EL-GAMAL: When I walked into that room, there was close to 700 people that were protesting what we were doing, and for the first time in my life – I – I had never seen, I'd never been discriminated against. I'd never seen that hate or that fear or – or – or – or that ignorance. I mean, I've never seen anything like that before in my life, and I was – I was scared. And at that point, we made a commitment – you know, personally, I made a commitment that I would do whatever it took as – as a businessman, as a human being, to make this project a reality.
And, you know, this past year for me has really been about listening, has really been about listening and – and going back to basics and trying to understand that – that there's so much work ahead of us, that there's so much misconceptions about who we are as Muslims, what our faith, what our practice, what our belief system is. Criminals have stolen our identity almost in a way, and they've defaced our – our faith.
ZAKARIA: So you got out – get out of that room with the 700 angry people.
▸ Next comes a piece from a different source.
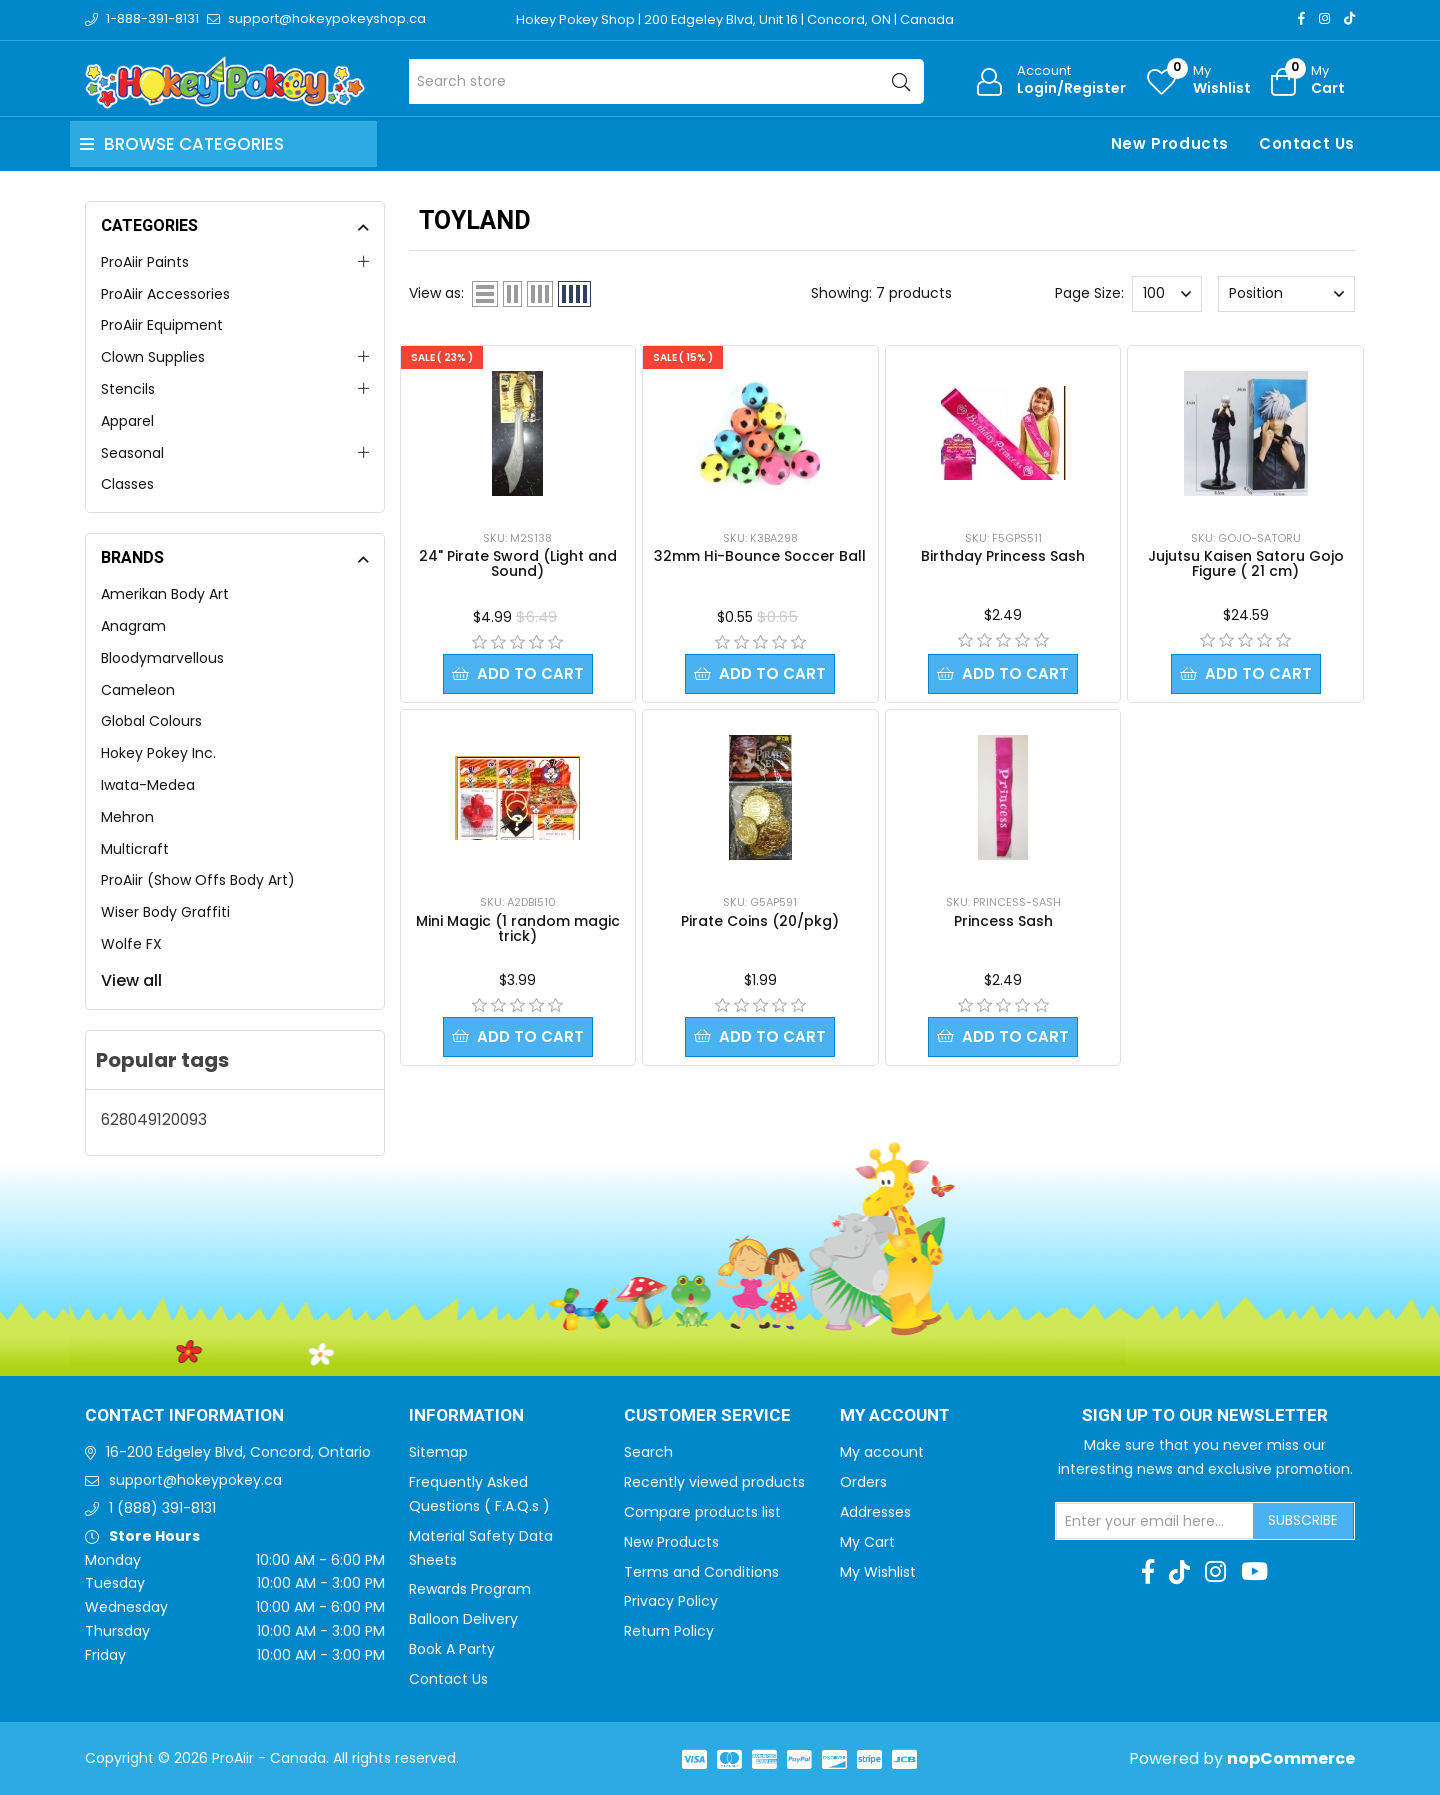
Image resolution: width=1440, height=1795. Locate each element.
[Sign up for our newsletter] (1155, 1521)
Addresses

And at that point, it just snowballs and it gets latched on to by all kinds of political figures. By – were you – were you prepared for that kind of an onslaught?
EL-GAMAL: No, no. I'm a New Yorker. This is my city, and all we wanted to do was we wanted to build a facility that is based on who we are as Muslims, as Americans, to give back to our city, to create jobs, to create hundreds of construction jobs, to create hundreds of full-time jobs once the facility is open, to create over 500 part-time jobs. We were thinking of a way of revitalizing our neighborhood, creating, stimulating our economy, and providing services to our neighbors.
ZAKARIA: Did you get threatened?
EL-GAMAL: I did. A lot of scary things happened in – in – a lot of very, very scary things have happened. A lot of very scary things have happened.
ZAKARIA: Did it ever make you think to yourself why do I need this?
EL-GAMAL: Because every time that I would look in my two little daughters, I would say that I don't – I want the world to be a better place for them, and that we have a responsibility that we – we just got subjected into this, but we have a responsibility now to reclaim who we are. Because if people knew who we were and if people knew that every time a mosque or an Islamic facility is built, it cleans up a neighborhood. This is statistically speaking across the 50 states that it becomes a beacon of light. And unfortunately, the – the criminals have - have taken control of the narrative today. And that's what was the - that was the impact of what we had gotten.
ZAKARIA: Will you be able to build the project?
EL-GAMAL: That's going to be a function of the community. This project is going to be as small or as big as ultimately the community decides. We are committed right now to building - one of the buildings we're 100 percent committed to. And it's going to take a shape and a form dependent of what the community comes back to us with.
ZAKARIA: You're not backing down?
EL-GAMAL: From doing the right thing? Backing down from doing the right thing, from providing first and foremost a place for people to pray, for Muslims to pray in Lower Manhattan after they've been displaced, and then going a step further and trying to provide community facilities to a neighborhood that needs community facilities, backing down from doing the right thing?